- Dataset content -
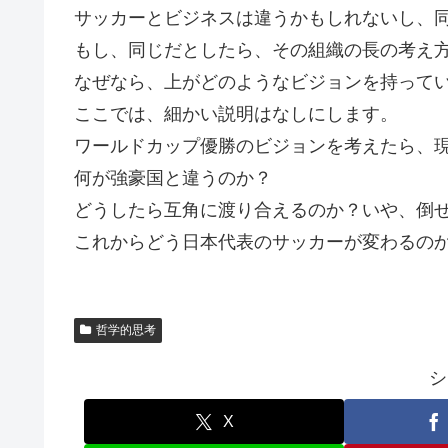
サッカーとビジネスは違うかもしれないし、
もし、同じだとしたら、その組織の長の考え
なぜなら、上がどのようなビジョンを持って
ここでは、細かい説明はなしにします。
ワールドカップ優勝のビジョンを考えたら、
何が強豪国と違うのか？
どうしたら互角に渡り合えるのか？いや、倒
これからどう日本代表のサッカーが変わるの
哲学的思考
シ
X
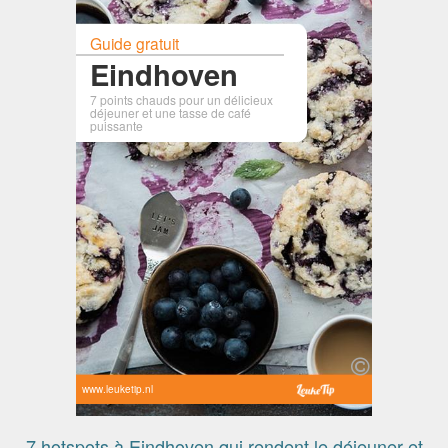
Guide gratuit
Eindhoven
7 points chauds pour un délicieux
déjeuner et une tasse de café
puissante
www.leuketip.nl
7 hotspots à Eindhoven qui rendent le déjeuner et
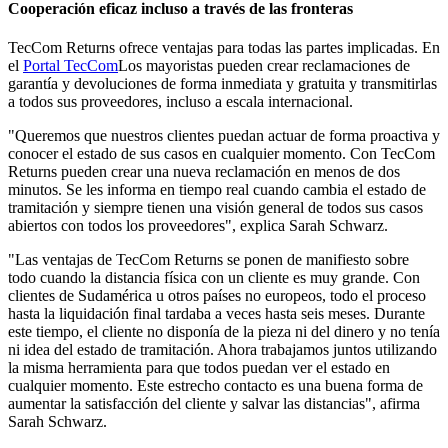
Cooperación eficaz incluso a través de las fronteras
TecCom Returns ofrece ventajas para todas las partes implicadas. En
el
Portal TecCom
Los mayoristas pueden crear reclamaciones de
garantía y devoluciones de forma inmediata y gratuita y transmitirlas
a todos sus proveedores, incluso a escala internacional.
"Queremos que nuestros clientes puedan actuar de forma proactiva y
conocer el estado de sus casos en cualquier momento. Con TecCom
Returns pueden crear una nueva reclamación en menos de dos
minutos. Se les informa en tiempo real cuando cambia el estado de
tramitación y siempre tienen una visión general de todos sus casos
abiertos con todos los proveedores", explica Sarah Schwarz.
"Las ventajas de TecCom Returns se ponen de manifiesto sobre
todo cuando la distancia física con un cliente es muy grande. Con
clientes de Sudamérica u otros países no europeos, todo el proceso
hasta la liquidación final tardaba a veces hasta seis meses. Durante
este tiempo, el cliente no disponía de la pieza ni del dinero y no tenía
ni idea del estado de tramitación. Ahora trabajamos juntos utilizando
la misma herramienta para que todos puedan ver el estado en
cualquier momento. Este estrecho contacto es una buena forma de
aumentar la satisfacción del cliente y salvar las distancias", afirma
Sarah Schwarz.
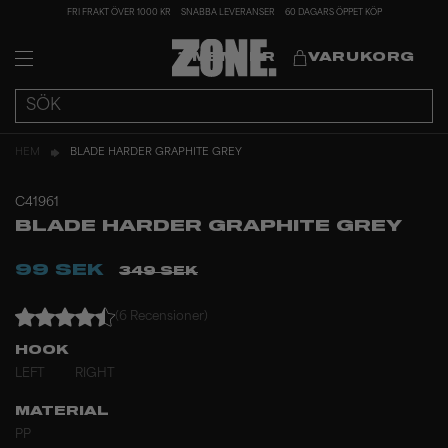
FRI FRAKT ÖVER 1000 KR
SNABBA LEVERANSER
60 DAGARS ÖPPET KÖP
MEMBER
VARUKORG
HEM
BLADE HARDER GRAPHITE GREY
C41961
BLADE HARDER GRAPHITE GREY
99 SEK
349 SEK
(6 Recensioner)
HOOK
LEFT
RIGHT
MATERIAL
PP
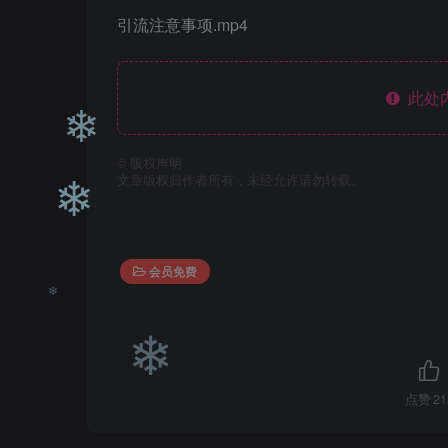
❄
引流注意事项.mp4
此处
©
版权声明
文章版权归作者所有，未经允许请勿转载。
❄
❄
会员免费
❄
点赞
21
❄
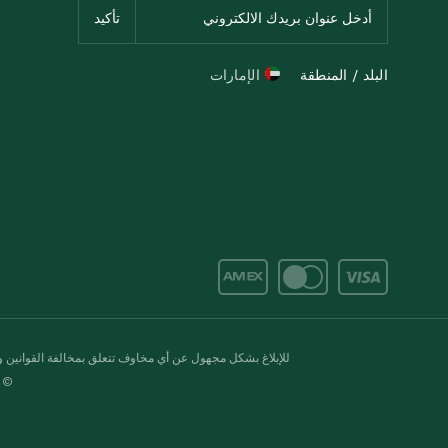
البلد / المنطقة
الإمارات
للإبلاغ بشكل مجهول عن أي مخاوف تتعلق بمخالفة القوانين وال
© 2020-2026 سبينس. كل الحقوق محفو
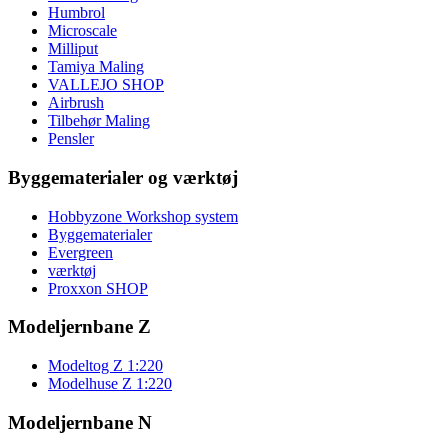
Humbrol
Microscale
Milliput
Tamiya Maling
VALLEJO SHOP
Airbrush
Tilbehør Maling
Pensler
Byggematerialer og værktøj
Hobbyzone Workshop system
Byggematerialer
Evergreen
værktøj
Proxxon SHOP
Modeljernbane Z
Modeltog Z 1:220
Modelhuse Z 1:220
Modeljernbane N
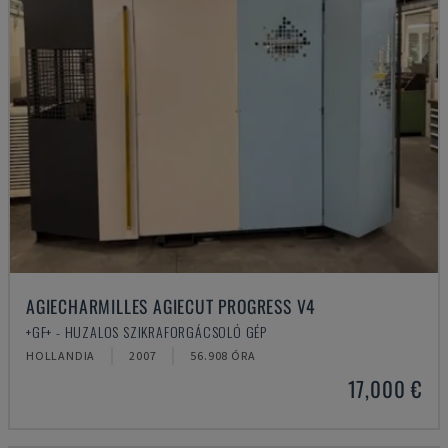
AGIECHARMILLES AGIECUT PROGRESS V4
+GF+ - HUZALOS SZIKRAFORGÁCSOLÓ GÉP
HOLLANDIA
2007
56.908 ÓRA
17,000 €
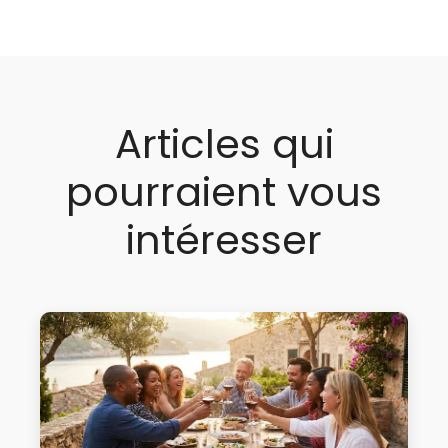
Articles qui
pourraient vous
intéresser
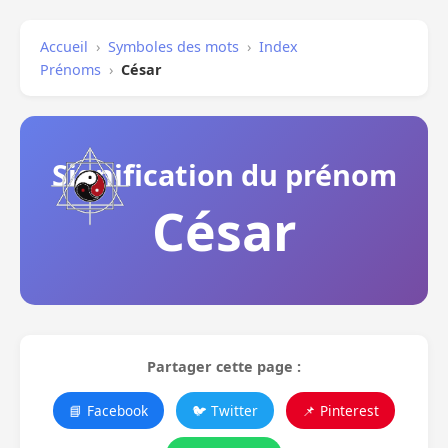
Accueil
›
Symboles des mots
›
Index
Prénoms
›
César
Signification du prénom
César
Partager cette page :
📘 Facebook
🐦 Twitter
📌 Pinterest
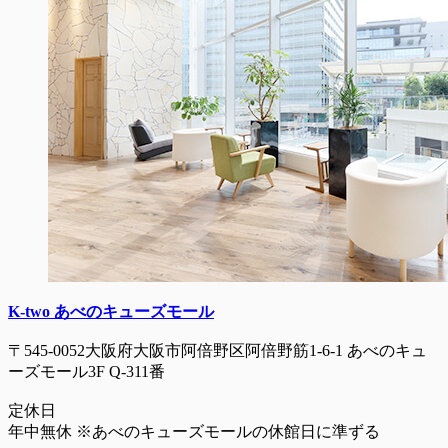
K-two あべのキューズモール
〒545-0052大阪府大阪市阿倍野区阿倍野筋1-6-1 あべのキュ
ーズモール3F Q-311番
定休日
年中無休 ※あべのキューズモールの休館日に準ずる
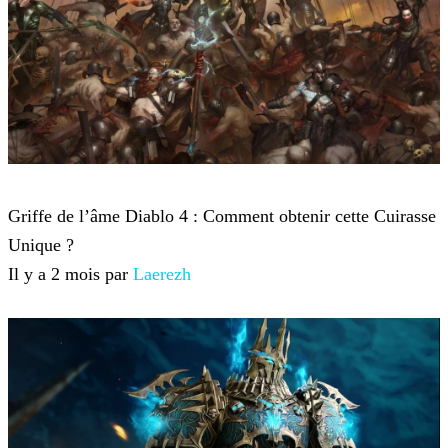
Diablo 4
Griffe de l’âme Diablo 4 : Comment obtenir cette Cuirasse
Unique ?
Il y a 2 mois par
Laerezh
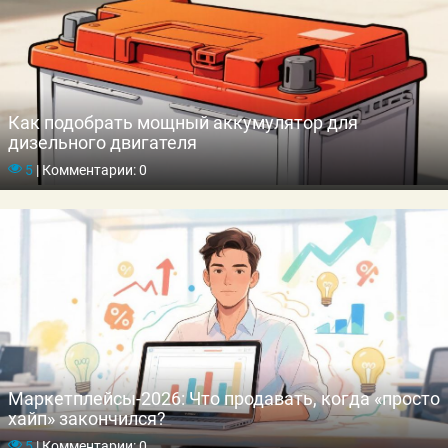
Как подобрать мощный аккумулятор для
дизельного двигателя
5
|
Комментарии: 0
Маркетплейсы-2026: Что продавать, когда «просто
хайп» закончился?
5
|
Комментарии: 0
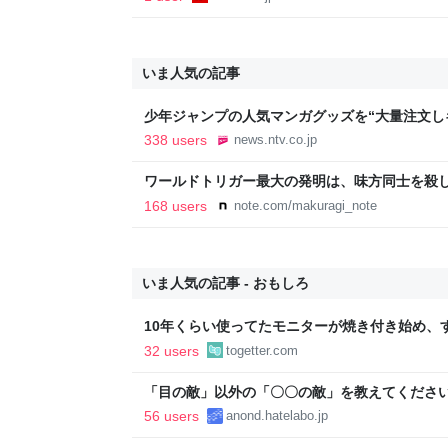
いま人気の記事
少年ジャンプの人気マンガグッズを“大量注文し
逮捕 総額43億円以上（2026年8月6日掲載）｜日
338 users
news.ntv.co.jp
ワールドトリガー最大の発明は、味方同士を殺
168 users
note.com/makuragi_note
いま人気の記事 - おもしろ
10年くらい使ってたモニターが焼き付き始め、
る「元画像がわからない」→有能ニキ「これか
32 users
togetter.com
「目の敵」以外の「〇〇の敵」を教えてください
56 users
anond.hatelabo.jp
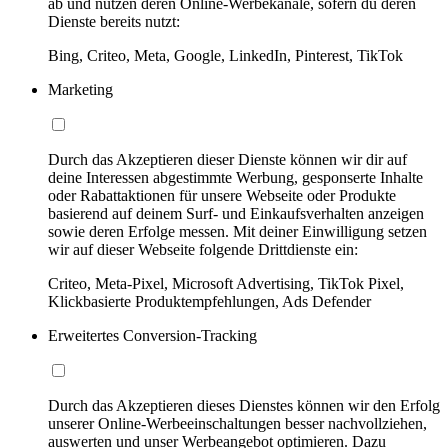
ab und nutzen deren Online-Werbekanäle, sofern du deren
Dienste bereits nutzt:
Bing, Criteo, Meta, Google, LinkedIn, Pinterest, TikTok
Marketing
Durch das Akzeptieren dieser Dienste können wir dir auf
deine Interessen abgestimmte Werbung, gesponserte Inhalte
oder Rabattaktionen für unsere Webseite oder Produkte
basierend auf deinem Surf- und Einkaufsverhalten anzeigen
sowie deren Erfolge messen. Mit deiner Einwilligung setzen
wir auf dieser Webseite folgende Drittdienste ein:
Criteo, Meta-Pixel, Microsoft Advertising, TikTok Pixel,
Klickbasierte Produktempfehlungen, Ads Defender
Erweitertes Conversion-Tracking
Durch das Akzeptieren dieses Dienstes können wir den Erfolg
unserer Online-Werbeeinschaltungen besser nachvollziehen,
auswerten und unser Werbeangebot optimieren. Dazu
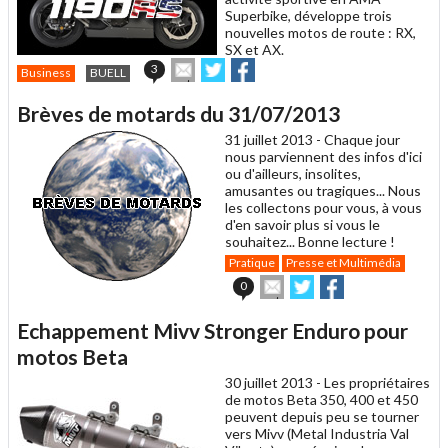
Superbike, développe trois
nouvelles motos de route : RX,
SX et AX.
Envoyer
Partager
Partager
3
Business
BUELL
cet
sur
sur
article
Twitter
Facebook
Brèves de motards du 31/07/2013
à
un
31 juillet 2013 -
Chaque jour
ami
nous parviennent des infos d'ici
ou d'ailleurs, insolites,
amusantes ou tragiques... Nous
les collectons pour vous, à vous
d'en savoir plus si vous le
souhaitez... Bonne lecture !
Pratique
Presse et Multimédia
Envoyer
Partager
Partager
0
cet
sur
sur
article
Twitter
Facebook
Echappement Mivv Stronger Enduro pour
à
un
motos Beta
ami
30 juillet 2013 -
Les propriétaires
de motos Beta 350, 400 et 450
peuvent depuis peu se tourner
vers Mivv (Metal Industria Val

- Exercise instructions -
The material above holds pictures; leave them out and set down exactly the lines from the line with "Modeljernbane N" to the line with "basierend auf deinem", both included.

- Result -
Modeljernbane N
AGIECHARMILLES AGIECUT PROGRESS V4
+GF+ - HUZALOS SZIKRAFORGÁCSOLÓ GÉP
HOLLANDIA
2007
56.908 ÓRA
17,000 €
Articles qui
pourraient vous
intéresser
Accueil
›
Symboles des mots
›
Index
Prénoms
›
César
Signification du prénom
César
Partager cette page :
📘 Facebook
🐦 Twitter
📌 Pinterest
K-two あべのキューズモール
〒545-0052大阪府大阪市阿倍野区阿倍野筋1-6-1 あべのキュ
ーズモール3F Q-311番
定休日
年中無休 ※あべのキューズモールの休館日に準ずる
Diablo 4
Griffe de l’âme Diablo 4 : Comment obtenir cette Cuirasse
Unique ?
Il y a 2 mois par
Laerezh
Как подобрать мощный аккумулятор для
дизельного двигателя
5
|
Комментарии: 0
Маркетплейсы-2026: Что продавать, когда «просто
хайп» закончился?
5
|
Комментарии: 0
いま人気の記事
少年ジャンプの人気マンガグッズを“大量注文し
逮捕 総額43億円以上（2026年8月6日掲載）｜日
338 users
news.ntv.co.jp
ワールドトリガー最大の発明は、味方同士を殺
168 users
note.com/makuragi_note
いま人気の記事 - おもしろ
10年くらい使ってたモニターが焼き付き始め、
る「元画像がわからない」→有能ニキ「これか
32 users
togetter.com
「目の敵」以外の「〇〇の敵」を教えてください
56 users
anond.hatelabo.jp
ab und nutzen deren Online-Werbekanäle, sofern du deren
Dienste bereits nutzt:
Bing, Criteo, Meta, Google, LinkedIn, Pinterest, TikTok
Marketing
Durch das Akzeptieren dieser Dienste können wir dir auf
deine Interessen abgestimmte Werbung, gesponserte Inhalte
oder Rabattaktionen für unsere Webseite oder Produkte
basierend auf deinem Surf- und Einkaufsverhalten anzeigen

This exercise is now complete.